There is increasing focus on the safety net role of tax-exempt hospitals, including Critical Access Hospitals (CAHs), and specifically on their charity care and other community benefit policies and activities. This attention was reflected in the Patient Protection and Affordable Care Act’s (ACA) amendments to the Internal Revenue Service (IRS) tax code which clarified and expanded hospital charity care obligations and community benefit reporting requirements. In a previous paper, we reported on the charity care, uncompensated care, and bad debt activities of CAHs. This policy brief expands on that work by examining variations in the types and levels of hospital charity care, other community benefit spending, and community-building activities across Critical Access (CAH), other rural, and urban hospitals. Key Findings:
- Spending for direct patient care (including charity care, subsidized care, and unreimbursed costs of government-sponsored programs) represents a larger portion of CAH community benefit expenses than for other rural and urban hospitals.
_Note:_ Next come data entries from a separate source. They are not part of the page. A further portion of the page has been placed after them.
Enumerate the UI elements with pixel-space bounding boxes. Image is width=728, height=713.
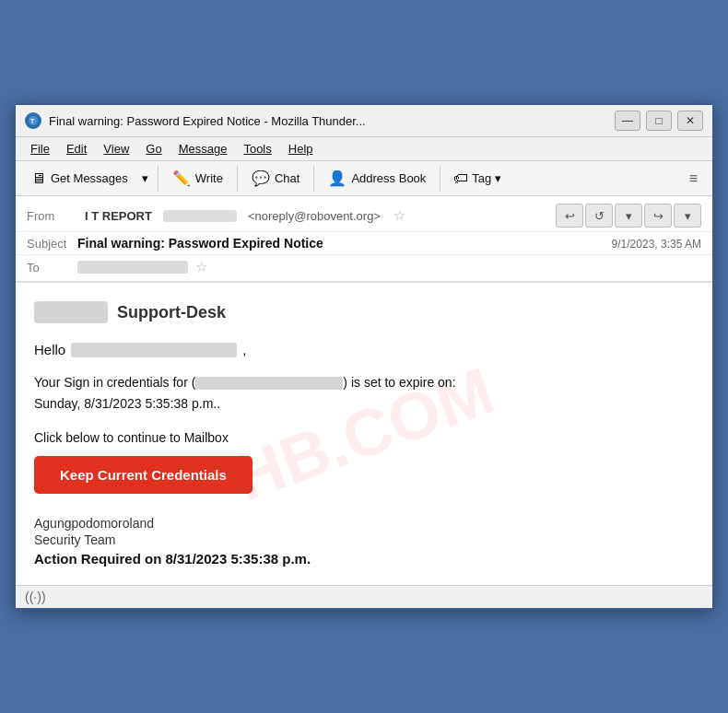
keep-credentials-button[interactable]: Keep Current Credentials: [34, 456, 252, 494]
write-icon: ✏️: [172, 169, 191, 187]
company-logo: [34, 301, 108, 323]
menu-file[interactable]: File: [23, 139, 57, 158]
menu-go[interactable]: Go: [138, 139, 169, 158]
menu-tools[interactable]: Tools: [236, 139, 278, 158]
greeting-line: Hello ,: [34, 342, 694, 357]
hamburger-icon: ≡: [689, 170, 698, 186]
email-content: Support-Desk Hello , Your Sign in creden…: [34, 301, 694, 567]
toolbar-separator-4: [440, 166, 440, 192]
email-to-row: To ☆: [16, 255, 712, 281]
window-title: Final warning: Password Expired Notice -…: [49, 114, 607, 128]
chat-button[interactable]: 💬 Chat: [243, 165, 308, 192]
email-footer: Agungpodomoroland Security Team Action R…: [34, 516, 694, 567]
to-label: To: [27, 261, 77, 275]
email-from-row: From I T REPORT <noreply@robovent.org> ☆…: [16, 196, 712, 232]
company-header: Support-Desk: [34, 301, 694, 323]
email-action-buttons: ↩ ↺ ▾ ↪ ▾: [556, 204, 701, 228]
sender-name: I T REPORT: [85, 209, 152, 223]
body-text-1: Your Sign in credentials for () is set t…: [34, 372, 694, 414]
body-suffix: ) is set to expire on:: [343, 375, 455, 390]
toolbar-separator-1: [158, 166, 159, 192]
footer-team: Security Team: [34, 532, 694, 547]
body-prefix: Your Sign in credentials for (: [34, 375, 195, 390]
email-header: From I T REPORT <noreply@robovent.org> ☆…: [16, 196, 712, 283]
recipient-redacted: [77, 261, 188, 274]
write-button[interactable]: ✏️ Write: [164, 165, 231, 192]
svg-text:T: T: [30, 118, 35, 124]
from-label: From: [27, 209, 77, 223]
toolbar-separator-2: [237, 166, 238, 192]
chat-icon: 💬: [252, 169, 270, 187]
toolbar-separator-3: [313, 166, 314, 192]
footer-action-required: Action Required on 8/31/2023 5:35:38 p.m…: [34, 551, 694, 567]
address-book-icon: 👤: [328, 169, 346, 187]
from-star-icon[interactable]: ☆: [393, 207, 405, 224]
reply-button[interactable]: ↺: [585, 204, 613, 228]
email-body: HB.COM Support-Desk Hello , Your Sign in…: [16, 283, 712, 585]
get-messages-icon: 🖥: [31, 170, 46, 187]
hamburger-button[interactable]: ≡: [682, 167, 705, 191]
window-controls: — □ ✕: [615, 111, 703, 131]
more-arrow-button[interactable]: ▾: [615, 204, 642, 228]
footer-organization: Agungpodomoroland: [34, 516, 694, 531]
subject-label: Subject: [27, 237, 77, 251]
address-book-button[interactable]: 👤 Address Book: [320, 165, 434, 192]
get-messages-dropdown[interactable]: ▾: [138, 168, 152, 189]
to-star-icon[interactable]: ☆: [195, 259, 207, 275]
tag-icon: 🏷: [453, 170, 468, 187]
reply-back-button[interactable]: ↩: [556, 204, 583, 228]
app-icon: T: [25, 112, 41, 129]
minimize-button[interactable]: —: [615, 111, 640, 131]
tag-button[interactable]: 🏷 Tag ▾: [446, 167, 509, 191]
email-date: 9/1/2023, 3:35 AM: [612, 238, 701, 251]
email-subject: Final warning: Password Expired Notice: [77, 236, 612, 251]
recipient-name-redacted: [71, 343, 237, 357]
connection-status-icon: ((·)): [25, 590, 46, 604]
status-bar: ((·)): [16, 585, 712, 608]
menu-help[interactable]: Help: [281, 139, 321, 158]
cta-instruction: Click below to continue to Mailbox: [34, 430, 694, 445]
toolbar: 🖥 Get Messages ▾ ✏️ Write 💬 Chat 👤 Addre…: [16, 161, 712, 196]
email-subject-row: Subject Final warning: Password Expired …: [16, 232, 712, 255]
close-button[interactable]: ✕: [677, 111, 703, 131]
credentials-redacted: [195, 377, 343, 390]
main-window: T Final warning: Password Expired Notice…: [14, 103, 714, 610]
comma: ,: [242, 342, 246, 357]
menu-message[interactable]: Message: [171, 139, 235, 158]
greeting-text: Hello: [34, 342, 65, 357]
cta-section: Click below to continue to Mailbox Keep …: [34, 430, 694, 494]
sender-redacted: [163, 210, 237, 222]
more-button[interactable]: ▾: [674, 204, 701, 228]
forward-button[interactable]: ↪: [644, 204, 672, 228]
menu-bar: File Edit View Go Message Tools Help: [16, 137, 712, 161]
title-bar: T Final warning: Password Expired Notice…: [16, 105, 712, 137]
menu-edit[interactable]: Edit: [59, 139, 94, 158]
menu-view[interactable]: View: [96, 139, 136, 158]
sender-email: <noreply@robovent.org>: [248, 209, 381, 223]
company-name: Support-Desk: [117, 303, 226, 322]
get-messages-button[interactable]: 🖥 Get Messages: [23, 166, 136, 192]
expiry-date: Sunday, 8/31/2023 5:35:38 p.m..: [34, 396, 220, 411]
maximize-button[interactable]: □: [646, 111, 672, 131]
- CAHs report a higher rate of community benefit spending on subsidized health services (1.6 percent) compared to other rural (1.1 percent) and urban (0.9 percent) hospitals.
- Despite interest in counting community building activities as a community benefit, these activities represent less than one percent of all nonprofit hospitals’ total expenditures.
- CAHs in areas with high unemployment and/or lower competition have higher rates of community benefit spending for direct patient care services compared to CAHs in areas with lower unemployment and greater competition.